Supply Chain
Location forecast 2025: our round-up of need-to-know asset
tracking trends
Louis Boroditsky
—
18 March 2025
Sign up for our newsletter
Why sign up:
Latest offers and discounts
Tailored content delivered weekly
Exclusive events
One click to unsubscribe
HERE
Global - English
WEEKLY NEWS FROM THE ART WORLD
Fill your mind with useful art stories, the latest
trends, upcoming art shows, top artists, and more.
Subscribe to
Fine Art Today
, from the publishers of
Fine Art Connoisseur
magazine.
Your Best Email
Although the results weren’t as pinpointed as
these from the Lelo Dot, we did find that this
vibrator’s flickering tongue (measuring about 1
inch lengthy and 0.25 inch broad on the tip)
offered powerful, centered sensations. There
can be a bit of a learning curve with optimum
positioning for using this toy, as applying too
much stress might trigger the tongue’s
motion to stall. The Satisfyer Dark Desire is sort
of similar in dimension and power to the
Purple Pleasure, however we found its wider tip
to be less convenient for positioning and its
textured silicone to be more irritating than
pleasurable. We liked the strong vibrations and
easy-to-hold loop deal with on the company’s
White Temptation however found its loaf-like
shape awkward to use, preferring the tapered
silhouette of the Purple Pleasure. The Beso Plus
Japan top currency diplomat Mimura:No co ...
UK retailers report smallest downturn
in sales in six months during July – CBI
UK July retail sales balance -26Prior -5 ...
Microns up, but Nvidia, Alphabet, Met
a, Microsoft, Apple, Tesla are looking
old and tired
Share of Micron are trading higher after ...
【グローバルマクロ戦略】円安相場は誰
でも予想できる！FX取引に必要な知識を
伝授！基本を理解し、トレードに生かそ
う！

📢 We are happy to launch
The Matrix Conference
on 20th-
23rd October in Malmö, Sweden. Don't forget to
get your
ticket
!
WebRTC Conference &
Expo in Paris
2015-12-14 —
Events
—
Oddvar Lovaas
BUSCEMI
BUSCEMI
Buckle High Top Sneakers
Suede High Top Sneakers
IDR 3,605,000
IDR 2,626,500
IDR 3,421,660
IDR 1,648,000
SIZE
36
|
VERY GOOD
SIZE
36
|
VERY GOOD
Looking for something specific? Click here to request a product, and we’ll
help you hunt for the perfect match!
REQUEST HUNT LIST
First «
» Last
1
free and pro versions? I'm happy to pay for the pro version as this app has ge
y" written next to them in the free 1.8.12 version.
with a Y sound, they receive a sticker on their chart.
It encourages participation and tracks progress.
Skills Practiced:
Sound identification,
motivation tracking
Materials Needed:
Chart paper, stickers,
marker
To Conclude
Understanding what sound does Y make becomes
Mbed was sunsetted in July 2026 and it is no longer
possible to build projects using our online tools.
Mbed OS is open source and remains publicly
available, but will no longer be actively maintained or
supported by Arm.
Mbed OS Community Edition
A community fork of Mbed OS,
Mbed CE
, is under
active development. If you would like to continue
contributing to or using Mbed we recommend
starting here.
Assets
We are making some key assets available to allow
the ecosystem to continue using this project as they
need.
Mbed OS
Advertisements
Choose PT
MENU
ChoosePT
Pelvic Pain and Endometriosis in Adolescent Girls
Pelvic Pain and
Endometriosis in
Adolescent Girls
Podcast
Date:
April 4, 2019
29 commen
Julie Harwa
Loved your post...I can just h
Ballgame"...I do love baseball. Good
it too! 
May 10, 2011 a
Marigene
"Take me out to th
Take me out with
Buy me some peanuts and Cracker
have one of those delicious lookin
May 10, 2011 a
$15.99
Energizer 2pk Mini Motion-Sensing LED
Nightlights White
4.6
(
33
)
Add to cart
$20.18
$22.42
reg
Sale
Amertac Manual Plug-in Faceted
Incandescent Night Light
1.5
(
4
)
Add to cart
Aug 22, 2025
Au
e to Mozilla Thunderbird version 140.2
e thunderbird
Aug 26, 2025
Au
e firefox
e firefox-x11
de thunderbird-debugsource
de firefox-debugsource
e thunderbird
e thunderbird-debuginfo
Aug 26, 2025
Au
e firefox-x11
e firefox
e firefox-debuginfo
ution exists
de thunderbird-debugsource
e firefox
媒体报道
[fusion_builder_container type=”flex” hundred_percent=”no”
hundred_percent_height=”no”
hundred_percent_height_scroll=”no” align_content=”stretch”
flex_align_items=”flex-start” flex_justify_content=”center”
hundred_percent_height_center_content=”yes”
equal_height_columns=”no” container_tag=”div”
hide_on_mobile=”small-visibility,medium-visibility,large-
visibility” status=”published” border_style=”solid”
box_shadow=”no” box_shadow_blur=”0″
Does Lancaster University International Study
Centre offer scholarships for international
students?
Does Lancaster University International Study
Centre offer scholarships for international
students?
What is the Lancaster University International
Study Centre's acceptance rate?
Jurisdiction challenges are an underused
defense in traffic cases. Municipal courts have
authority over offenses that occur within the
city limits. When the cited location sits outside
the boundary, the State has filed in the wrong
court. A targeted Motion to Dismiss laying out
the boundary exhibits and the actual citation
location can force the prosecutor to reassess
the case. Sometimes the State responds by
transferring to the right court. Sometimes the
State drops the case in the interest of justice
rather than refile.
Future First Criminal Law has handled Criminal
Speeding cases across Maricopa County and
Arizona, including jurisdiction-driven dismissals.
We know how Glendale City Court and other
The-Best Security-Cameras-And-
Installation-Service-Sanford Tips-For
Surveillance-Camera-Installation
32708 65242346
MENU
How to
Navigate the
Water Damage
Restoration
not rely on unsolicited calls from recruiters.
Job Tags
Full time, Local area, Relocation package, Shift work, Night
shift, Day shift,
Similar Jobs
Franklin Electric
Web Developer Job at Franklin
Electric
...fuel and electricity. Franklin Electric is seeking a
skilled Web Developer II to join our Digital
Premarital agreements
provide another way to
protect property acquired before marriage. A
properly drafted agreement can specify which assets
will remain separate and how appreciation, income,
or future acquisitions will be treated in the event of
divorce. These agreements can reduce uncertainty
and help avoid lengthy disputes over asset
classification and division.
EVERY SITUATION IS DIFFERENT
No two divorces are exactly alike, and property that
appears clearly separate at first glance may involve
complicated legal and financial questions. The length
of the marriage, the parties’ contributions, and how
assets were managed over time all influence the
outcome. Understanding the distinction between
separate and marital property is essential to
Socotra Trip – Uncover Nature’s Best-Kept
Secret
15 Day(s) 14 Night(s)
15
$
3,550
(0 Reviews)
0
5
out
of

=-=-=

## [Aim of the exercise]
Pull every line with the string "this" out of the material.

## [Task solution]
these from the Lelo Dot, we did find that this
positioning for using this toy, as applying too
free and pro versions? I'm happy to pay for the pro version as this app has ge
the ecosystem to continue using this project as they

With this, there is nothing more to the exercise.